FMI Midwinter Conference: Tim Steiner pitches Ocado model for the US
- In his keynote speech at the Food Marketing Institute's Midwinter Executive Conference, Tim Steiner, CEO of Ocado Group, gave attendees a tour of his $2.2 billion U.K. grocery delivery business, noting that the key to its profitability is in its technology and its focus on operational efficiency. Ocado employs 1,300 engineers, holds more than 200 patents, and spends less to deliver products to a customer than its closest competitor, Tesco, spends putting those same products on store shelves, Steiner said.
- Although store pickup has proven to be a popular option for U.S. consumers, Steiner said shoppers in the U.K. overwhelmingly favor home delivery. He said Ocado charges shoppers $2.10 for delivery, matches its competitors on price, and does more than half of its sales in fresh products.
- Asked whether Ocado's model could succeed in the much less population-dense U.S. market, Steiner said it would work in the nation's population centers. "We don't serve the whole of the U.K.," he said. "We don't go to the Scottish Highlands where there's thousands of acres between each residence. But there are swaths of the U.S. with the vast majority of your population in them where this will work."
At a conference filled with retail and manufacturing executives concerned over how to capitalize on the growing demand for online grocery shopping, Steiner offered a glimpse of the future.
Ocado, unlike just about every U.S. grocer, operates a profitable e-commerce business. And it does so by focusing on world-class technology and logistics, and by stripping costs out of the operation wherever possible. The company operates massive, automated warehouses where around 500 robots dance about picking products — coming within 5 millimeters of one another, Steiner said — and routing those items for delivery from 20 hubs situated around the U.K.
Ocado developed most of the software it uses, Steiner said, and focuses on routing its delivery vans in the most efficient ways possible. Each van delivers around 20 orders per shift, and does around $1.4 million in business annually — roughly the equivalent of a Dollar General store, he pointed out.
"We can get groceries from the back door of our shed to handing them to a customer in her kitchen for less cost than Tesco, who has 30 times our scale, can put them on the shelf of their hypermarket," Steiner said. "That's what delivering at the lowest possible cost means."
Ocado does most of its business in fresh — a category that many in the U.S believe is a struggle for online grocers. It does this by focusing on quality control and consistency, but also through innovative steps like listing the sell-by date of every product online.
Ocado also puts a great deal of emphasis on its customer service. This happens through the typical call center and digital channels, Steiner said, but also through some new methods that take advantage of Ocado's bleeding-edge technology. Recently, the company took every email it has received in its 15 years in business and fed it into a machine learning tool in order to learn more about what was most frustrating its customers.
As informative as Steiner's presentation was, it was primarily a sales pitch.
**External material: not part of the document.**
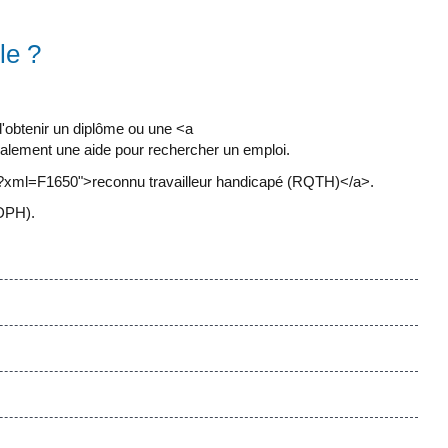
le ?
'obtenir un diplôme ou une <a
galement une aide pour rechercher un emploi.
/?xml=F1650">reconnu travailleur handicapé (RQTH)</a>.
MDPH).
The company, which operates as a pure-play online grocer as well as an e-commerce partner for brick-and-mortar grocers, has made moves abroad recently, and hopes to crack the U.S. market. In November, Ocado signed on with Group Casino in France, and earlier this month announced a deal with Sobeys in Canada — its first North American contract.
In the wake of Amazon's acquisition of Whole Foods, U.S. grocers scrambled to expand their online presence. Many inked deals with third-party providers like Instacart and Shipt. The former grew from serving just 30 markets to nearly 200 in less than a year’s time. This has given grocers a foothold in a fast-growing channel, but questions linger about the future of this store-focused fulfillment model that many have opted for. Simply put: As e-commerce grows, stores will likely struggle to serve both in-store and online demand.
Steiner made sure to highlight the inefficiencies of store fulfillment in his presentation. According to him, the process of getting a product into a grocery store, putting it on the shelf and then picking and packing it for online delivery takes 74 minutes, whereas Ocado can store and fulfill in just 15 total minutes.
That level of efficiency could very well lead Ocado to a partnership with a U.S. retailer. Although many shoppers have shown a preference for store pickup, home delivery has a lot of room to grow. As companies whittle down delivery fees and improve their consistency and logistics, it will likely become the preferred option for shoppers, particularly in dense markets.
Ocado's technology, its expertise and relentless focus on efficiency make it a potential foil for Amazon. As the e-tailer really begins to leverage its Whole Foods stores and distribution centers for online fulfillment this year, Ocado will probably start looking better and better. It's likely not a question of if the company will partner with a major U.S. retailer, but when.